Street stalls help China on road to recovery

Hawkers were demonised before the coronavirus spread, now they are providing work for newly unemployed and cheap meals for those facing hardships 

by Nadeem Xu
Street stalls play role in China’s recovery
Fruit boost: A street vendor in Yangzhou, near Guilin, tends to her stall. Rules have been relaxed to allow more hawkers to operate on China’s streets. 

(ATF) A relaxation of rules governing street vendors has taken China by storm, with social media suggesting the policy designed to provide work for millions made unemployed by coronavirus is having an impact.

Topics related to street vendors have been read by more than 600 million times on Weibo, the Economic View reported on Thursday.

Preliminary statistics show at least 27 areas including provinces and cities, such as Liaoning, Jiangxi, Gansu, Shanghai, Ji'nan and Zhengzhou, are encouraging the road-side business. 

Ying Xiwen at China Minsheng Bank's think tank said the street-stall economy has always been in a grey area in China's urban economy. But its existence is rational to some extent, for it mitigates pressure on employment, fuels development for tertiary industries, enlivens markets and stimulates the economy.
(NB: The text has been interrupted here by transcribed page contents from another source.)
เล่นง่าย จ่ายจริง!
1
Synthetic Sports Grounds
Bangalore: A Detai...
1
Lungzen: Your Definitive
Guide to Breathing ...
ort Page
Once demonsied and even hounded off the streets, Premier Li Keqiang has joined the throngs hailing the virtues of humble street-food and good salespeople. Li has been a vocal supporter since the virus outbreak put the world’s second-largest economy on hold for two months and led to the first contraction in the economy in generations.

The relaxation of controls also helped meet demand for low-cost food during the crisis as millions were locked in their homes to control the epidemic’s spread.

Zhang Zhixin, deputy professor at the Capital University of Economics and Business said road-side businesses facilitate shopping and enliven cities.